----- Task data -----

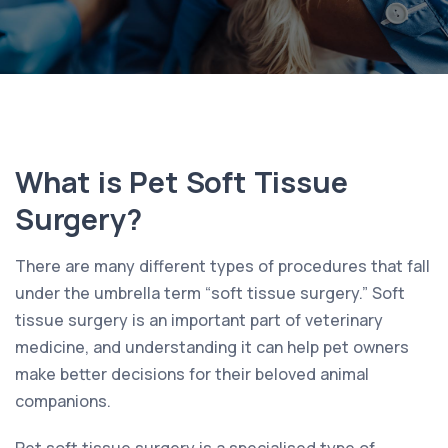
What is Pet Soft Tissue
Surgery?
There are many different types of procedures that fall
under the umbrella term “soft tissue surgery.” Soft
tissue surgery is an important part of veterinary
medicine, and understanding it can help pet owners
make better decisions for their beloved animal
companions.
Pet soft tissue surgery is a specialised type of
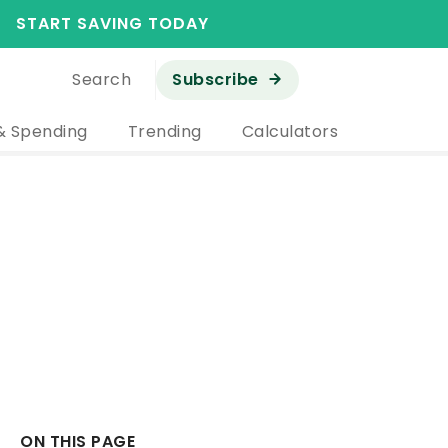
START SAVING TODAY
Search
Subscribe
& Spending
Trending
Calculators
ON THIS PAGE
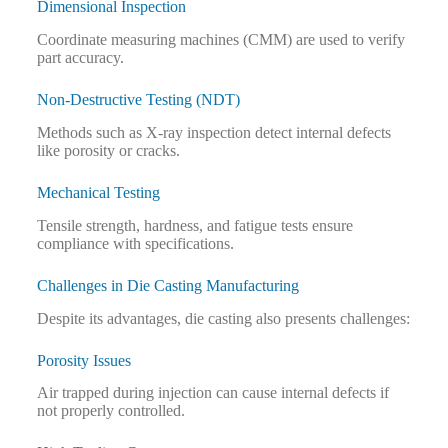
Dimensional Inspection
Coordinate measuring machines (CMM) are used to verify
part accuracy.
Non-Destructive Testing (NDT)
Methods such as X-ray inspection detect internal defects
like porosity or cracks.
Mechanical Testing
Tensile strength, hardness, and fatigue tests ensure
compliance with specifications.
Challenges in Die Casting Manufacturing
Despite its advantages, die casting also presents challenges:
Porosity Issues
Air trapped during injection can cause internal defects if
not properly controlled.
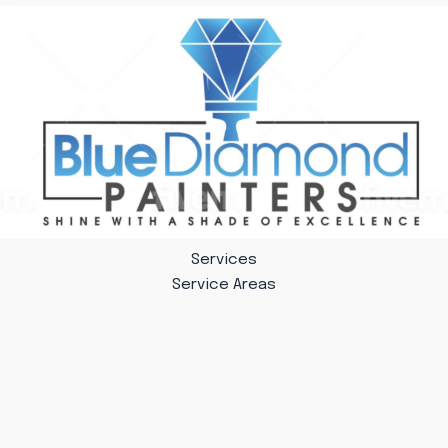
Services
Service Areas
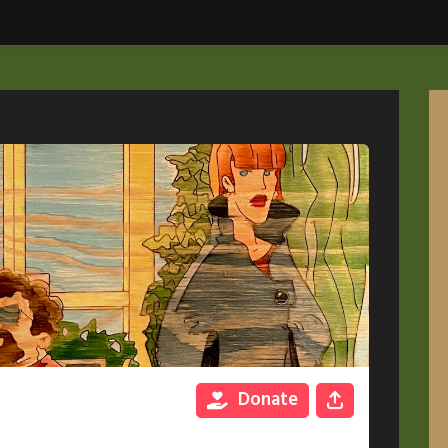
Donate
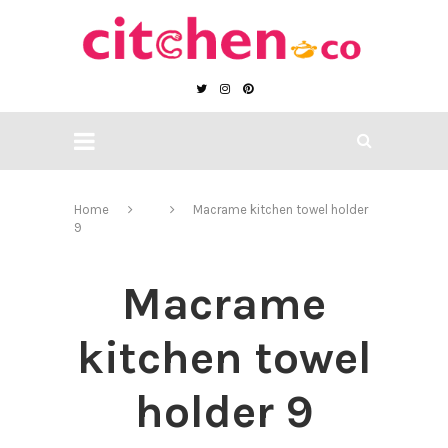
Home
Macrame kitchen towel holder
9
Macrame
kitchen towel
holder 9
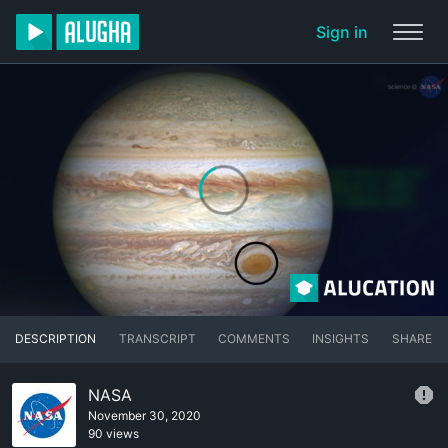
Sign in
DESCRIPTION
TRANSCRIPT
COMMENTS
INSIGHTS
SHARE
NASA
November 30, 2020
90 views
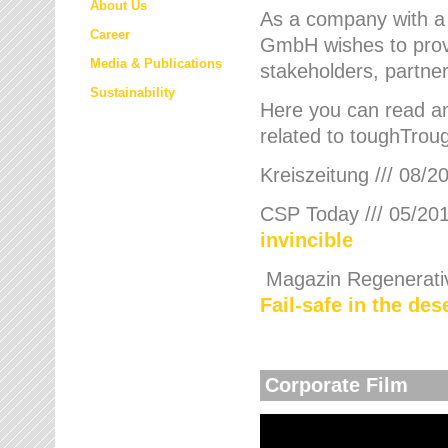
About Us
As a company with a
Career
GmbH wishes to provi
Media & Publications
stakeholders, partner
Sustainability
Here you can read an
related to toughTroug
Kreiszeitung /// 08/2
CSP Today /// 05/201
invincible
Magazin Regenerative
Fail-safe in the de
Corporate Film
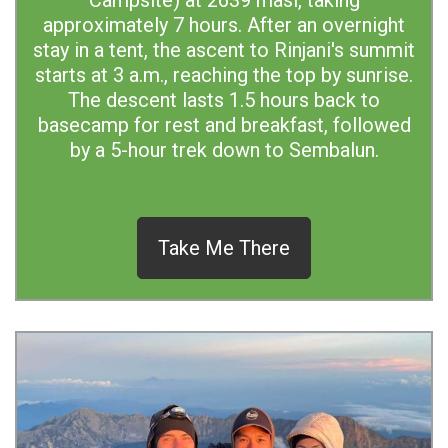
Campsite) at 2639 masl, taking
approximately 7 hours. After an overnight
stay in a tent, the ascent to Rinjani's summit
starts at 3 a.m., reaching the top by sunrise.
The descent lasts 1.5 hours back to
basecamp for rest and breakfast, followed
by a 5-hour trek down to Sembalun.
Take Me There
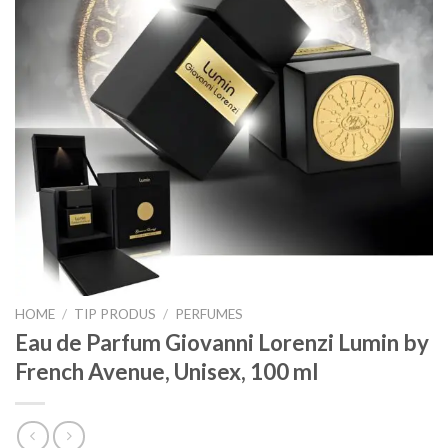
HOME
/
TIP PRODUS
/
PERFUMES
Eau de Parfum Giovanni Lorenzi Lumin by
French Avenue, Unisex, 100 ml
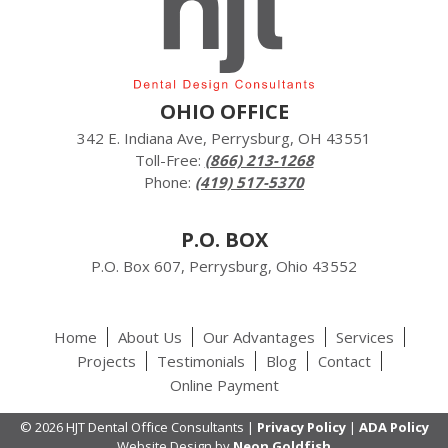
OHIO OFFICE
342 E. Indiana Ave, Perrysburg, OH 43551
Toll-Free:
(866) 213-1268
Phone:
(419) 517-5370
P.O. BOX
P.O. Box 607, Perrysburg, Ohio 43552
Home
About Us
Our Advantages
Services
Projects
Testimonials
Blog
Contact
Online Payment
© 2026 HJT Dental Office Consultants |
Privacy Policy
|
ADA Policy
Website Design by
Neon Goldfish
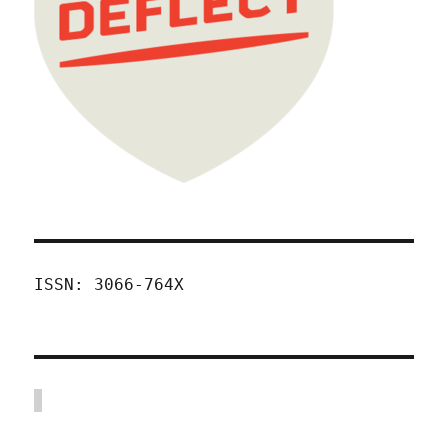
ISSN: 3066-764X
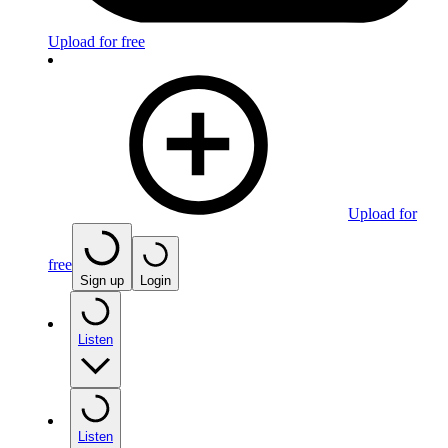
Upload for free
Upload for
free
Sign up
Login
Listen
Listen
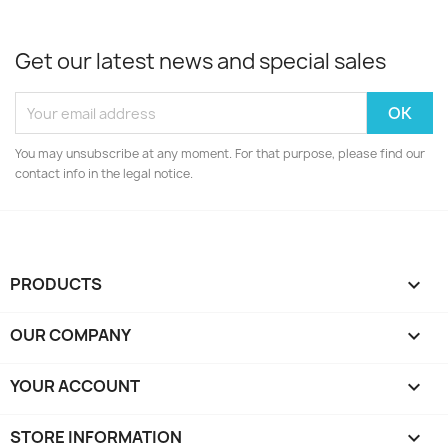
Get our latest news and special sales
You may unsubscribe at any moment. For that purpose, please find our
contact info in the legal notice.
PRODUCTS

OUR COMPANY

YOUR ACCOUNT

STORE INFORMATION
keyboard_arrow_down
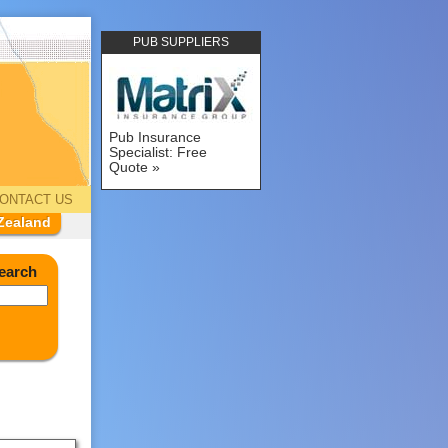
PUB SUPPLIERS
Pub Insurance
Specialist: Free
Quote
ONTACT US
Zealand
earch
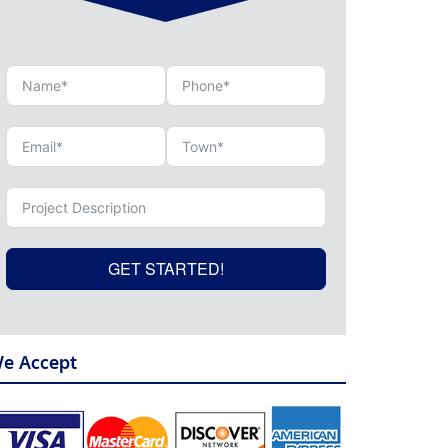
GET STARTED!
e Accept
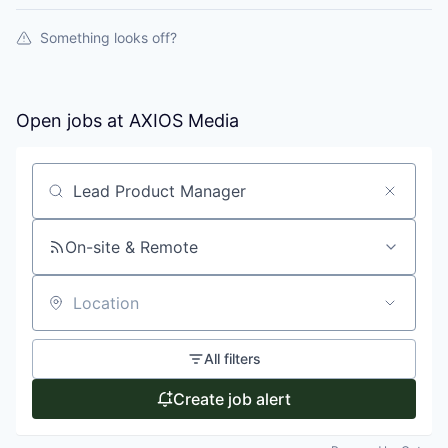
Something looks off?
Open jobs at
AXIOS Media
Search by title or keyword
On-site & Remote
Location
All filters
Create job alert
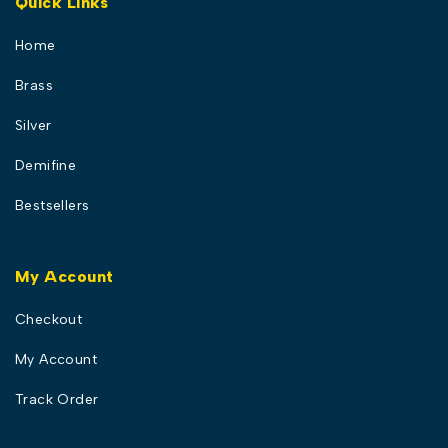
Quick Links
Home
Brass
Silver
Demifine
Bestsellers
My Account
Checkout
My Account
Track Order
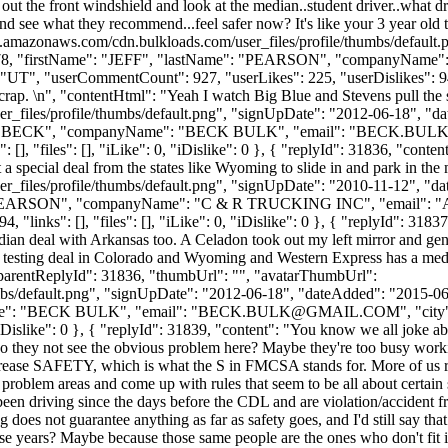
out the front windshield and look at the median..student driver..what
and see what they recommend...feel safer now? It's like your 3 year old 
s3.amazonaws.com/cdn.bulkloads.com/user_files/profile/thumbs/defaul
d": 3078, "firstName": "JEFF", "lastName": "PEARSON", "companyNa
UT", "userCommentCount": 927, "userLikes": 225, "userDislikes": 94, "li
crap. \n", "contentHtml": "Yeah I watch Big Blue and Stevens pull the
_files/profile/thumbs/default.png", "signUpDate": "2012-06-18", "dat
e": "BECK", "companyName": "BECK BULK", "email": "
BECK.BUL
], "files": [], "iLike": 0, "iDislike": 0 }, { "replyId": 31836, "conten
 a special deal from the states like Wyoming to slide in and park in th
_files/profile/thumbs/default.png", "signUpDate": "2010-11-12", "dat
e": "PEARSON", "companyName": "C & R TRUCKING INC", "email": "
"links": [], "files": [], "iLike": 0, "iDislike": 0 }, { "replyId": 318
n deal with Arkansas too. A Celadon took out my left mirror and gende
 testing deal in Colorado and Wyoming and Western Express has a medi
, "parentReplyId": 31836, "thumbUrl": "", "avatarThumbUrl":
bs/default.png", "signUpDate": "2012-06-18", "dateAdded": "2015-06-1
e": "BECK BULK", "email": "
BECK.BULK@GMAIL.COM
", "ci
 "iDislike": 0 }, { "replyId": 31839, "content": "You know we all joke abo
Do they not see the obvious problem here? Maybe they're too busy worki
o increase SAFETY, which is what the S in FMCSA stands for. More of us r
problem areas and come up with rules that seem to be all about certain 
en driving since the days before the CDL and are violation/accident fr
ng does not guarantee anything as far as safety goes, and I'd still say t
these years? Maybe because those same people are the ones who don't fit 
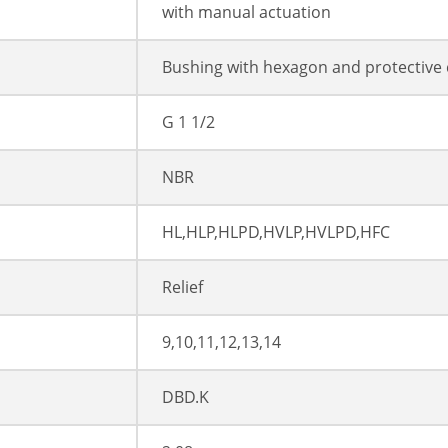
with manual actuation
Bushing with hexagon and protective
G 1 1/2
NBR
HL,HLP,HLPD,HVLP,HVLPD,HFC
Relief
9,10,11,12,13,14
DBD.K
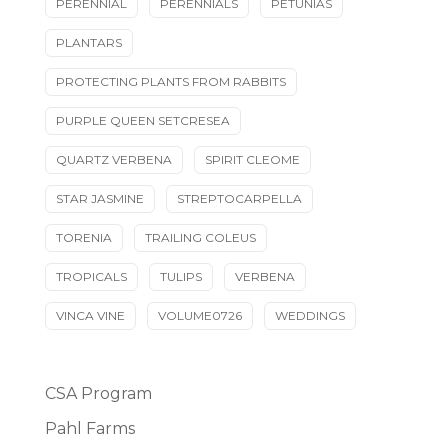
PERENNIAL
PERENNIALS
PETUNIAS
PLANTARS
PROTECTING PLANTS FROM RABBITS
PURPLE QUEEN SETCRESEA
QUARTZ VERBENA
SPIRIT CLEOME
STAR JASMINE
STREPTOCARPELLA
TORENIA
TRAILING COLEUS
TROPICALS
TULIPS
VERBENA
VINCA VINE
VOLUME0726
WEDDINGS
CSA Program
Pahl Farms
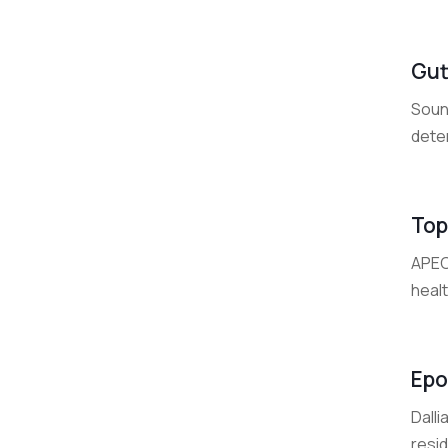
Gut
Soun
deter
Top
APEC
healt
Epo
Dalli
resid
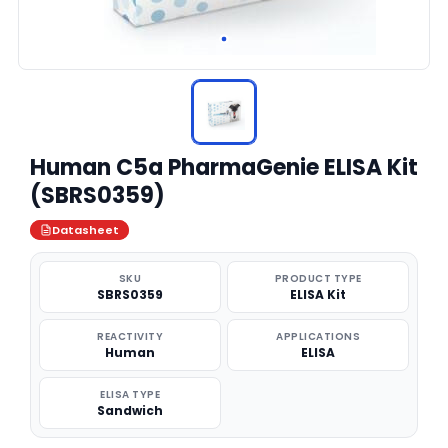
Human C5a PharmaGenie ELISA Kit
(SBRS0359)
Datasheet
SKU
PRODUCT TYPE
SBRS0359
ELISA Kit
REACTIVITY
APPLICATIONS
Human
ELISA
ELISA TYPE
Sandwich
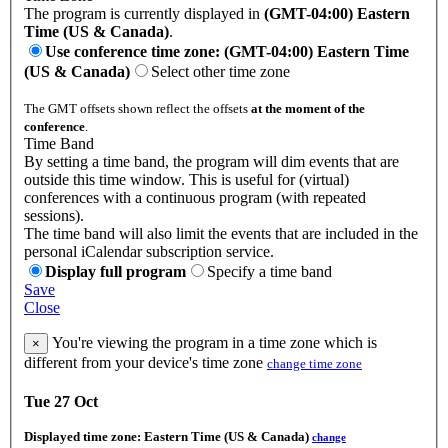
The program is currently displayed in
(GMT-04:00) Eastern
Time (US & Canada)
.
Use conference time zone: (GMT-04:00) Eastern Time
(US & Canada)
Select other time zone
The GMT offsets shown reflect the offsets
at the moment of the
conference
.
Time Band
By setting a time band, the program will dim events that are
outside this time window. This is useful for (virtual)
conferences with a continuous program (with repeated
sessions).
The time band will also limit the events that are included in the
personal iCalendar subscription service.
Display full program
Specify a time band
Save
Close
You're viewing the program in a time zone which is
×
different from your device's time zone
change time zone
Tue 27 Oct
Displayed time zone:
Eastern Time (US & Canada)
change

-----

:: What to work on ::
In the listing above, find the line with "problem areas and" and the line with "with manual actuation". Copy exactly those two and every line between, without the pictures.

:: Solution for this exercise ::
problem areas and come up with rules that seem to be all about certain 
en driving since the days before the CDL and are violation/accident fr
ng does not guarantee anything as far as safety goes, and I'd still say t
these years? Maybe because those same people are the ones who don't fit 
with manual actuation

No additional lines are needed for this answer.